◆ **TASK TO CARRY OUT**: In the data, find the word "finestre" and copy out every line that has it.

◆ **EXERCISE MATERIAL**:
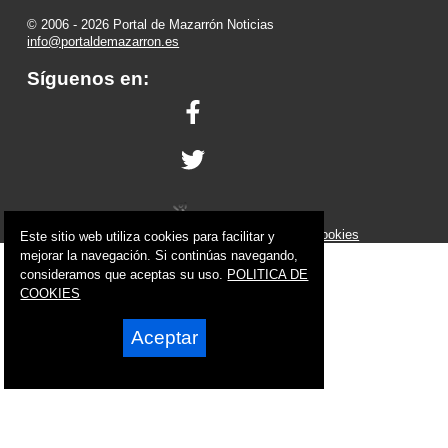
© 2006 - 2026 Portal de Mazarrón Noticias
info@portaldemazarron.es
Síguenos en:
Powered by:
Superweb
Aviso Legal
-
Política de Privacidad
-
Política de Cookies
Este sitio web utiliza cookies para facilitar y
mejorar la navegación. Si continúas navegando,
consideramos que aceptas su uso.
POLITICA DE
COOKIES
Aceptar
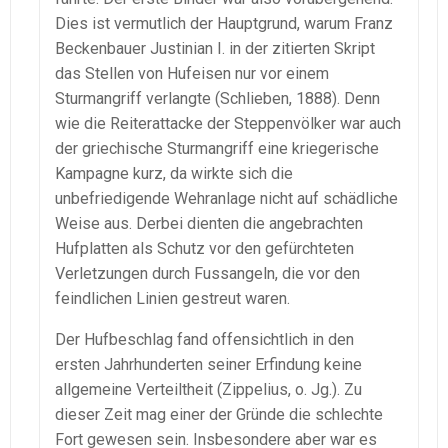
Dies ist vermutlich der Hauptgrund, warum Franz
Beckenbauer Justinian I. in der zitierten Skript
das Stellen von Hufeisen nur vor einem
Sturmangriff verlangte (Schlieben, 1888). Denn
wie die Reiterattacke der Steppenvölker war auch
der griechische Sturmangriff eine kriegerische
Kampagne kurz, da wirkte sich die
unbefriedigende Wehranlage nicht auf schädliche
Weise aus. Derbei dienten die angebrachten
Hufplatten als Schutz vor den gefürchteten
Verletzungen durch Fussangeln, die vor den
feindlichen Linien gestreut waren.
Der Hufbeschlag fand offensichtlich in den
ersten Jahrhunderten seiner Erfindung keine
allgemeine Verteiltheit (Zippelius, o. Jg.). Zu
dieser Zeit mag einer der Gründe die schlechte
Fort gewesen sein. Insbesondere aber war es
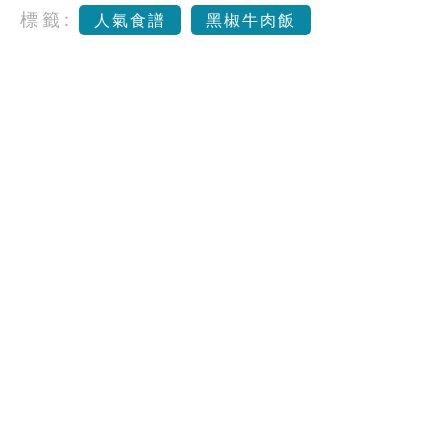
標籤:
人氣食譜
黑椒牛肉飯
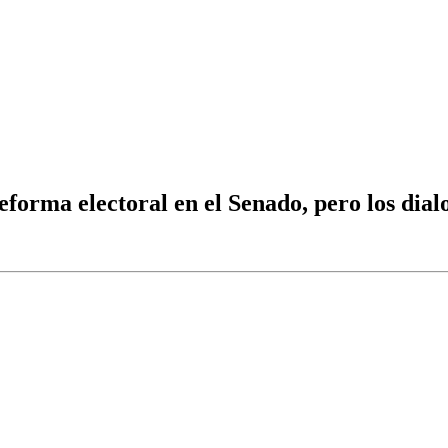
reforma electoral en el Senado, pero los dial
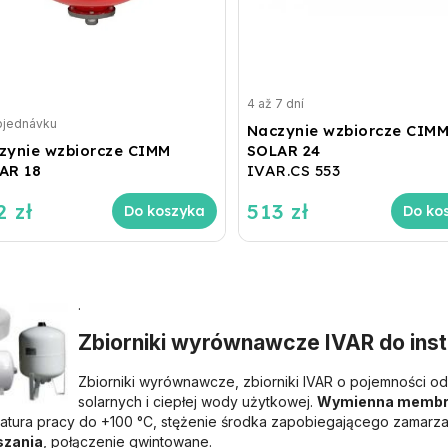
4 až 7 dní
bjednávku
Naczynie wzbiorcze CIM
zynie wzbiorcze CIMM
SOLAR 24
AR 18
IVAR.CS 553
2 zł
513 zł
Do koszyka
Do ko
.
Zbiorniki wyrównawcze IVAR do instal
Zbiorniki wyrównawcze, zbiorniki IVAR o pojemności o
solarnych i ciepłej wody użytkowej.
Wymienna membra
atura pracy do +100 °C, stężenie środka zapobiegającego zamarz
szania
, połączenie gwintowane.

--

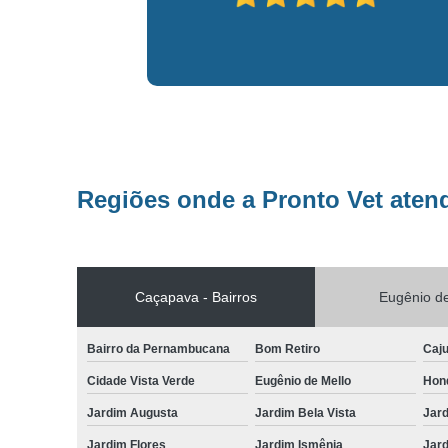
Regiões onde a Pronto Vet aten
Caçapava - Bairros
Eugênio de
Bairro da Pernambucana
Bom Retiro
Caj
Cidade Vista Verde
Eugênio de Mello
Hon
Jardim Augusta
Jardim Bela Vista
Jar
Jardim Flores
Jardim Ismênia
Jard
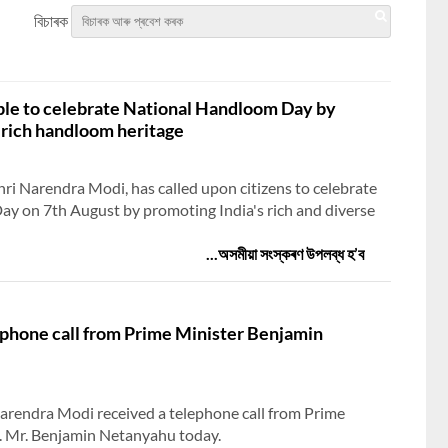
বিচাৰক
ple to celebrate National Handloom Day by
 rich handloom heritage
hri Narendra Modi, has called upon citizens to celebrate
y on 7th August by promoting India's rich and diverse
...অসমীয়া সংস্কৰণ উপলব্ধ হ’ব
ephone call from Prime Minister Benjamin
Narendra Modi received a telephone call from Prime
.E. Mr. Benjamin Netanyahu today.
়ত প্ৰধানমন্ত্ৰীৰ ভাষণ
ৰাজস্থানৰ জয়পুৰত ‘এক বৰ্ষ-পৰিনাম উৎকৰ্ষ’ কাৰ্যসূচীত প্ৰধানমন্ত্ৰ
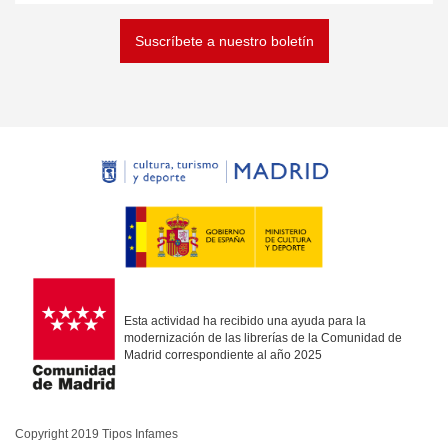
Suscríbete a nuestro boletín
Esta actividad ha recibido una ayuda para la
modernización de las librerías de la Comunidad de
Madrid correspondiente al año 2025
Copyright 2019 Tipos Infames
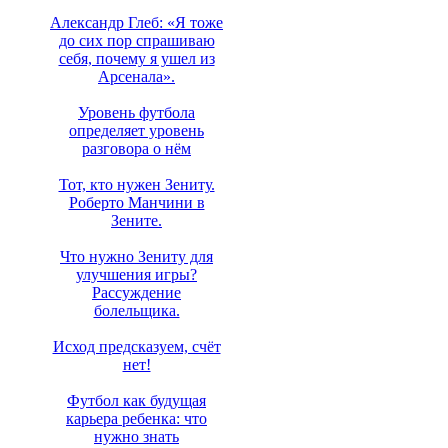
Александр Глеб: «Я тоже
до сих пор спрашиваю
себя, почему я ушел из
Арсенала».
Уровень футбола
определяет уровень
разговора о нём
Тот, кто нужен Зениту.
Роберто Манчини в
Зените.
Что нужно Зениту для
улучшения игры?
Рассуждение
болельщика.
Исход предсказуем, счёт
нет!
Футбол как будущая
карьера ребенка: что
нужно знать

* * *

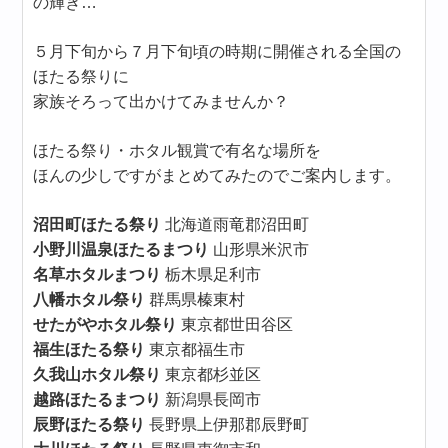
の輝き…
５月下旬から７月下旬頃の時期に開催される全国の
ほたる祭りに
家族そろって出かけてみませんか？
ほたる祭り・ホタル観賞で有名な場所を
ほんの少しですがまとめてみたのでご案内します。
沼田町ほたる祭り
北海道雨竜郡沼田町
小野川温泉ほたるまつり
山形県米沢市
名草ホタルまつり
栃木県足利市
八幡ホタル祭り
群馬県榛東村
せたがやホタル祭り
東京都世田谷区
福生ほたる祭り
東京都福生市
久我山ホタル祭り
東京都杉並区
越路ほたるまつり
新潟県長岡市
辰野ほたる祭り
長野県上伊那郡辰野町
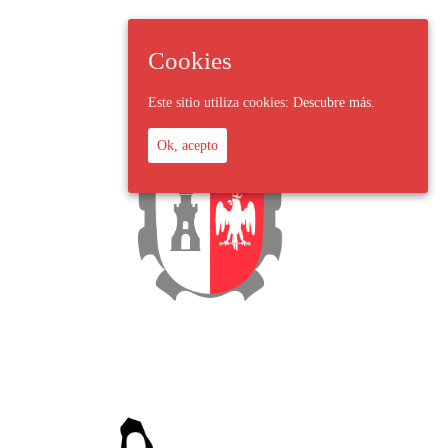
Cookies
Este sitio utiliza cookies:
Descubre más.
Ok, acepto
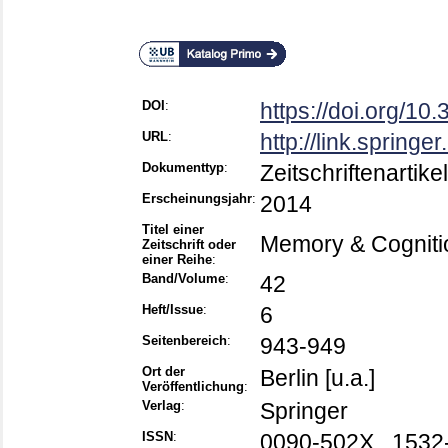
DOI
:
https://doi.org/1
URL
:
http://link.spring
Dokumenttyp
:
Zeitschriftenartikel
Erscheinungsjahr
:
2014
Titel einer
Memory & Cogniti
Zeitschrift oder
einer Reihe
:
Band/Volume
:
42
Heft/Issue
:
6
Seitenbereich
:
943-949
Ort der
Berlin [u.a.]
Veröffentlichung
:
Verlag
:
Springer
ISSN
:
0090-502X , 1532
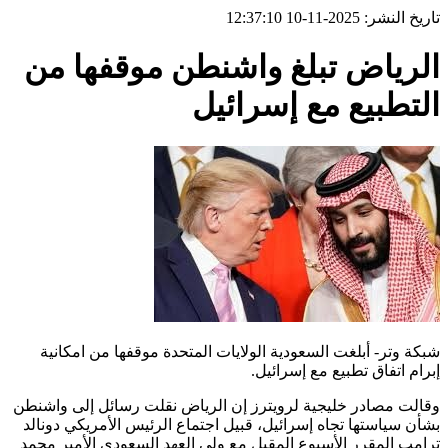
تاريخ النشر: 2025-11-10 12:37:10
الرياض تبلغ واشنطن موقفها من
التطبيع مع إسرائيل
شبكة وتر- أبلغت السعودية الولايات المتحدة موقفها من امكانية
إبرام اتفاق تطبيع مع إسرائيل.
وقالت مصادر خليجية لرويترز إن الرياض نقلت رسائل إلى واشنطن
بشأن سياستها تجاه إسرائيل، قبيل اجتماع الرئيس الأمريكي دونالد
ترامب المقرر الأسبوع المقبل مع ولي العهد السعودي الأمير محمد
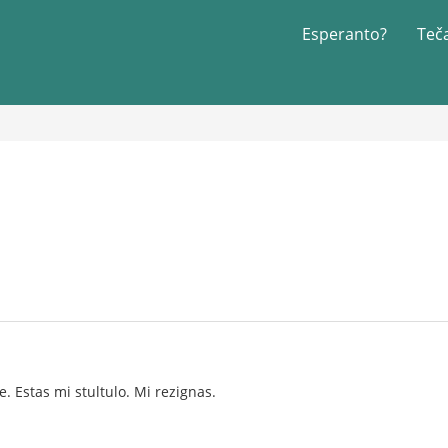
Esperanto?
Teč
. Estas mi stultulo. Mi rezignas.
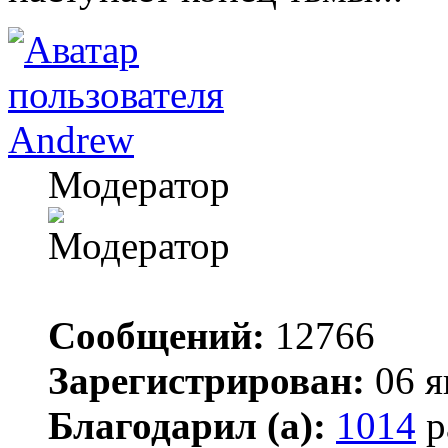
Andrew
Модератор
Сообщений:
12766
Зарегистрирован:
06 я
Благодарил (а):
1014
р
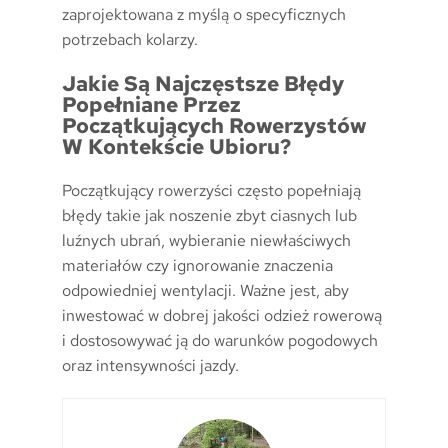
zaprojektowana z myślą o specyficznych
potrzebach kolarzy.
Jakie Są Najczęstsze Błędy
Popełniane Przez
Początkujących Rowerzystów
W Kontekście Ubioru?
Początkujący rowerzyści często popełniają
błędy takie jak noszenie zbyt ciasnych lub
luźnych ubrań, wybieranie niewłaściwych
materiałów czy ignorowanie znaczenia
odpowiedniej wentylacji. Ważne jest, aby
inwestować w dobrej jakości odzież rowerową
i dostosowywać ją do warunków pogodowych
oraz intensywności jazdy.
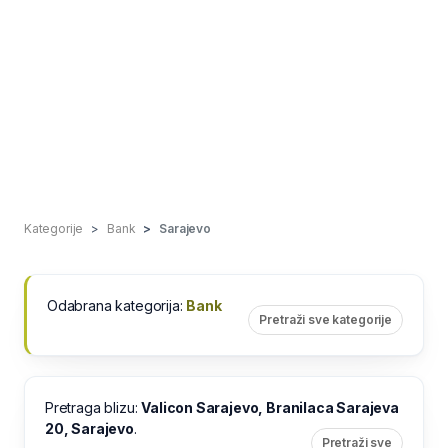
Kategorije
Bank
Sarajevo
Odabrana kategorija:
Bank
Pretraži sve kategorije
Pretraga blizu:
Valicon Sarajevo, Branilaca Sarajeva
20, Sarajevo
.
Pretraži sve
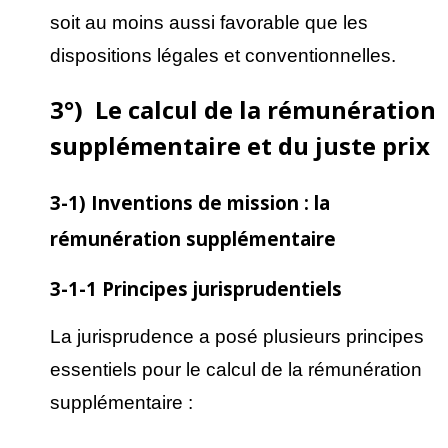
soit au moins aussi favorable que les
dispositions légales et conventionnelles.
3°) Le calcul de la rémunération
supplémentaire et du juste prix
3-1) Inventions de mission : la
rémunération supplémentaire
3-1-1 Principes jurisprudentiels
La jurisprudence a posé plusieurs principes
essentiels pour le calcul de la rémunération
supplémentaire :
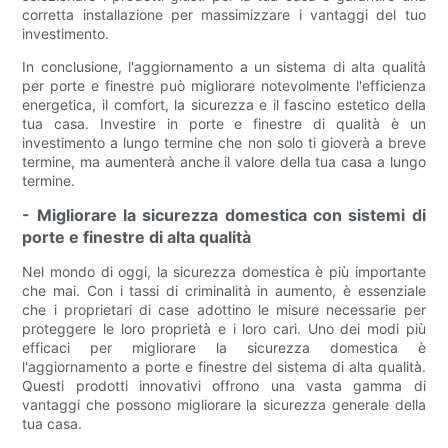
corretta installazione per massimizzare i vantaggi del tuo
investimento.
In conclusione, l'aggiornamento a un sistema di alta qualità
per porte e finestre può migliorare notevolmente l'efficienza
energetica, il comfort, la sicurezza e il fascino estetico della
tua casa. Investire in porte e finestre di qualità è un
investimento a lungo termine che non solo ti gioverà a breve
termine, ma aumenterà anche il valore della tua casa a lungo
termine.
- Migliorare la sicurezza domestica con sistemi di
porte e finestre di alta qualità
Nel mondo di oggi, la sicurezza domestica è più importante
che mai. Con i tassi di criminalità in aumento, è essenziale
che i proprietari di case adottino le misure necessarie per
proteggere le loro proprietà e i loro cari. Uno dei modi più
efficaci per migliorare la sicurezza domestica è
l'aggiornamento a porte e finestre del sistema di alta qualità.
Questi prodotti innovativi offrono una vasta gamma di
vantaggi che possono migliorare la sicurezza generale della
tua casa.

◆ **ANSWER SPACE**:
per porte e finestre può migliorare notevolmente l'efficienza
tua casa. Investire in porte e finestre di qualità è un
porte e finestre di alta qualità
l'aggiornamento a porte e finestre del sistema di alta qualità.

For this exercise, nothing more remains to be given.